====== Task input ======

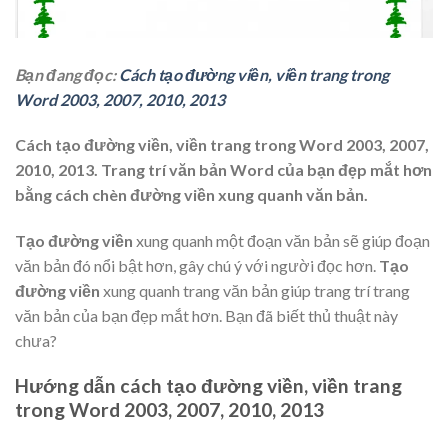
Bạn đang đọc:
Cách tạo đường viền, viền trang trong
Word 2003, 2007, 2010, 2013
Cách tạo đường viền, viền trang trong Word 2003, 2007,
2010, 2013. Trang trí văn bản Word của bạn đẹp mắt hơn
bằng cách chèn đường viền xung quanh văn bản.
Tạo đường viền
xung quanh một đoạn văn bản sẽ giúp đoạn
văn bản đó nổi bật hơn, gây chú ý với người đọc hơn.
Tạo
đường viền
xung quanh trang văn bản giúp trang trí trang
văn bản của bạn đẹp mắt hơn. Bạn đã biết thủ thuật này
chưa?
Hướng dẫn cách tạo đường viền, viền trang
trong Word 2003, 2007, 2010, 2013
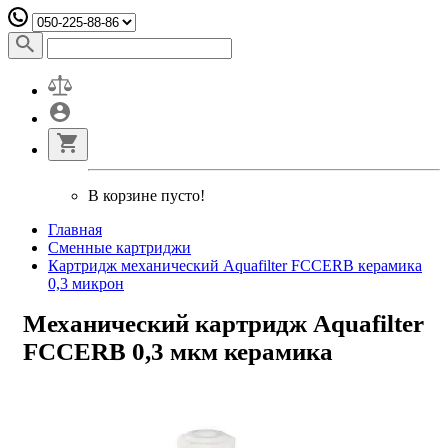
В корзине пусто!
Главная
Сменные картриджи
Картридж механический Aquafilter FCCERB керамика
0,3 микрон
Механический картридж Aquafilter
FCCERB 0,3 мкм керамика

======

**Required action**
Set out every record exactly, images excluded.

**Answer**
Bạn đang đọc:
Cách tạo đường viền, viền trang trong
Word 2003, 2007, 2010, 2013
Cách tạo đường viền, viền trang trong Word 2003, 2007,
2010, 2013. Trang trí văn bản Word của bạn đẹp mắt hơn
bằng cách chèn đường viền xung quanh văn bản.
Tạo đường viền
xung quanh một đoạn văn bản sẽ giúp đoạn
văn bản đó nổi bật hơn, gây chú ý với người đọc hơn.
Tạo
đường viền
xung quanh trang văn bản giúp trang trí trang
văn bản của bạn đẹp mắt hơn. Bạn đã biết thủ thuật này
chưa?
Hướng dẫn cách tạo đường viền, viền trang
trong Word 2003, 2007, 2010, 2013
В корзине пусто!
Главная
Сменные картриджи
Картридж механический Aquafilter FCCERB керамика
0,3 микрон
Механический картридж Aquafilter
FCCERB 0,3 мкм керамика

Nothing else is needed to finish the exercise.